In a small bowl, combine the lukewarm water and yeast. Let it stand for 5-10 minutes, or until the yeast becomes foamy.
In a large bowl, sift the flour and add the salt. Pour in the yeast mixture and olive oil. Knead the dough until it becomes elastic and smooth. If it's too sticky, add a little more flour, a tablespoon at a time.
Place the dough in a greased bowl, cover with a clean kitchen towel, and let it rise in a warm place for about 1 hour, or until doubled in size.
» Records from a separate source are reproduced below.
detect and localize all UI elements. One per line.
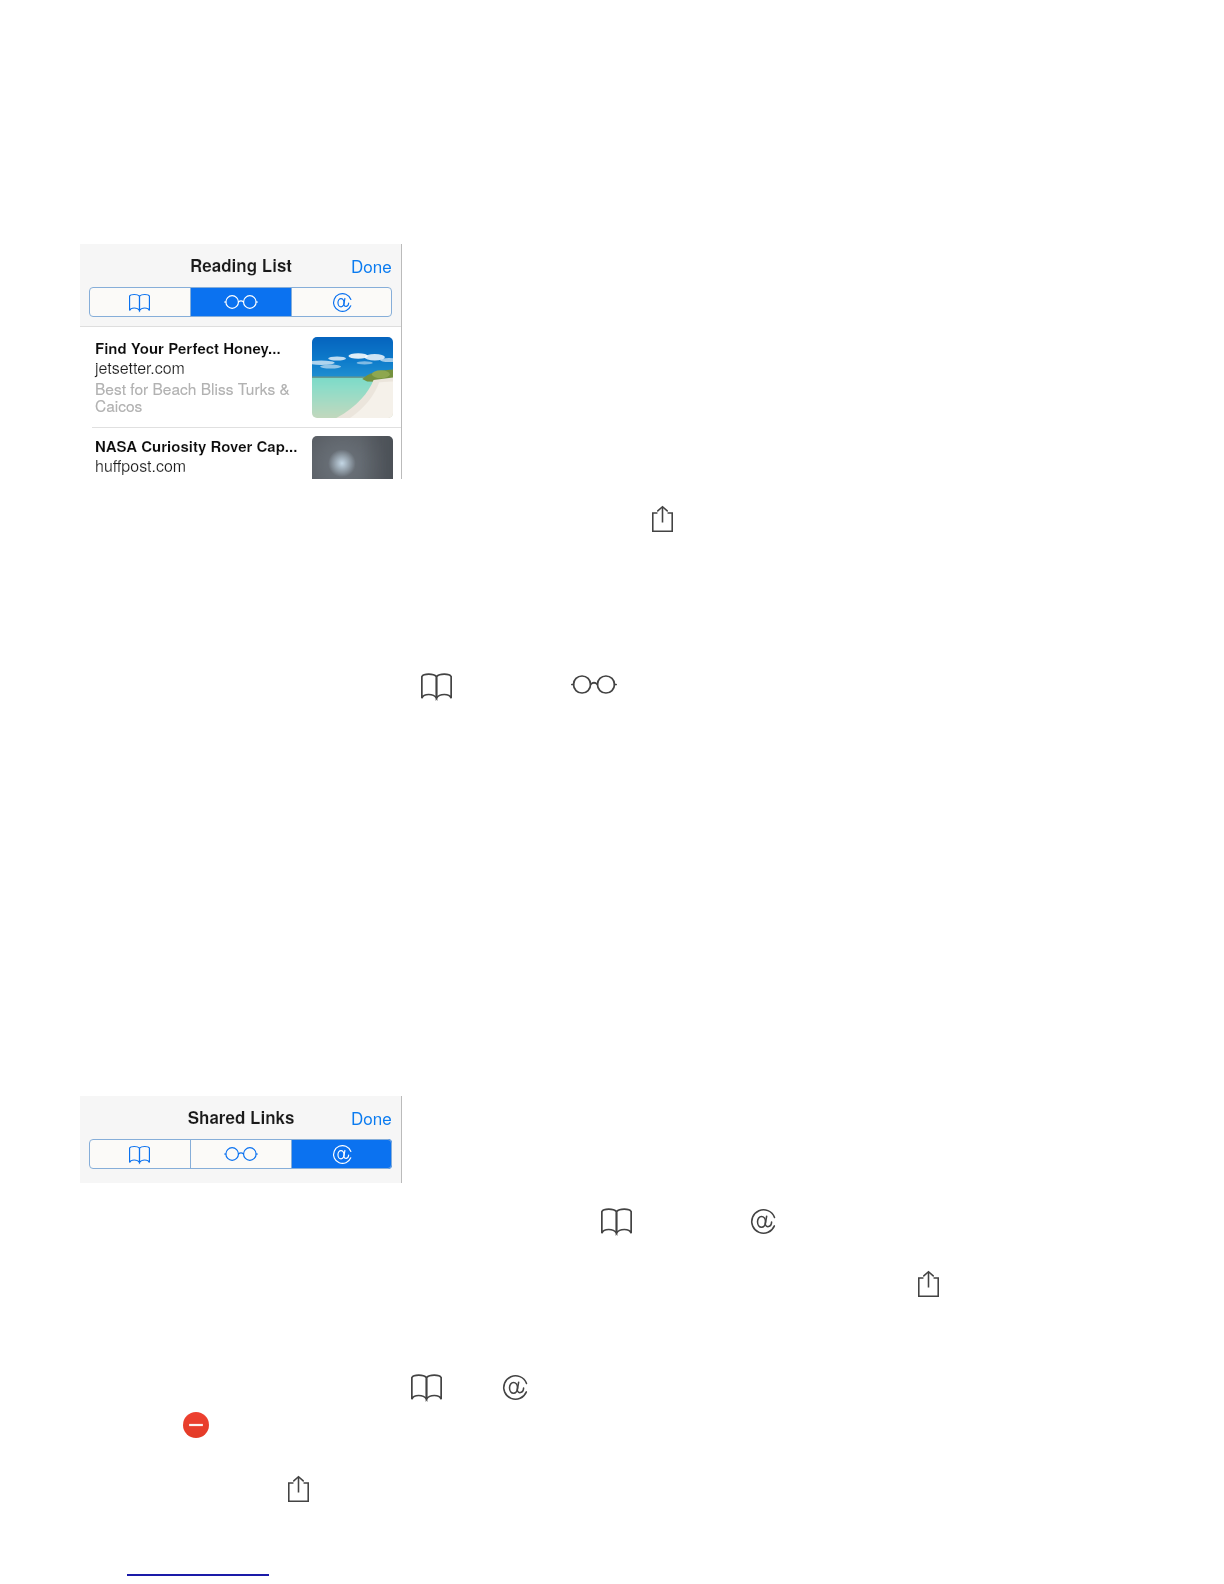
button[interactable] (89, 1139, 190, 1169)
staticText: jetsetter.com (95, 356, 317, 379)
staticText: Shared Links (80, 1105, 402, 1129)
staticText: Find Your Perfect Honey... (95, 337, 317, 358)
button[interactable]: Delete (183, 1412, 209, 1438)
button[interactable]: Share (652, 506, 673, 532)
button[interactable]: Share (288, 1476, 309, 1502)
staticText: Done (351, 1105, 392, 1129)
button[interactable]: Bookmarks (601, 1207, 632, 1234)
staticText: huffpost.com (95, 454, 317, 477)
button[interactable] (191, 1139, 291, 1169)
button[interactable]: Done (351, 1105, 392, 1129)
staticText: Done (351, 253, 392, 277)
button[interactable]: Shared Links (751, 1208, 776, 1235)
button[interactable] (191, 287, 291, 317)
button[interactable] (292, 1139, 392, 1169)
button[interactable]: Bookmarks (421, 672, 452, 699)
button[interactable]: Find Your Perfect Honey... (80, 327, 402, 427)
button[interactable]: NASA Curiosity Rover Cap... (80, 428, 402, 479)
button[interactable]: Bookmarks (411, 1373, 442, 1400)
staticText: Best for Beach Bliss Turks & Caicos (95, 377, 317, 417)
button[interactable]: Share (918, 1271, 939, 1297)
staticText: NASA Curiosity Rover Cap... (95, 435, 317, 456)
button[interactable] (89, 287, 190, 317)
button[interactable]: Reading List (571, 673, 617, 696)
staticText: Reading List (80, 253, 402, 277)
button[interactable] (292, 287, 392, 317)
button[interactable]: Shared Links (503, 1374, 528, 1401)
button[interactable]: Done (351, 253, 392, 277)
While the dough is rising, slice the eggplant, zucchini, bell pepper, and red onion. In a skillet, heat a little olive oil over medium heat. Sauté the vegetables for 5-7 minutes, or until they are slightly caramelized.
Preheat the oven to 430°F (220°C). On a lightly floured surface, roll out the dough to about 1/4 inch thickness and place it on a baking sheet lined with parchment paper.
Spread the tomato sauce evenly over the dough, then sprinkle with oregano and fresh basil. Distribute the mozzarella and sautéed vegetables evenly over the sauce.
Bake the pizza in the preheated oven for 15-20 minutes, or until the cheese is melted and golden brown, and the crust is crisp.
Remove from the oven, let it cool for a few minutes, then serve garnished with fresh basil leaves.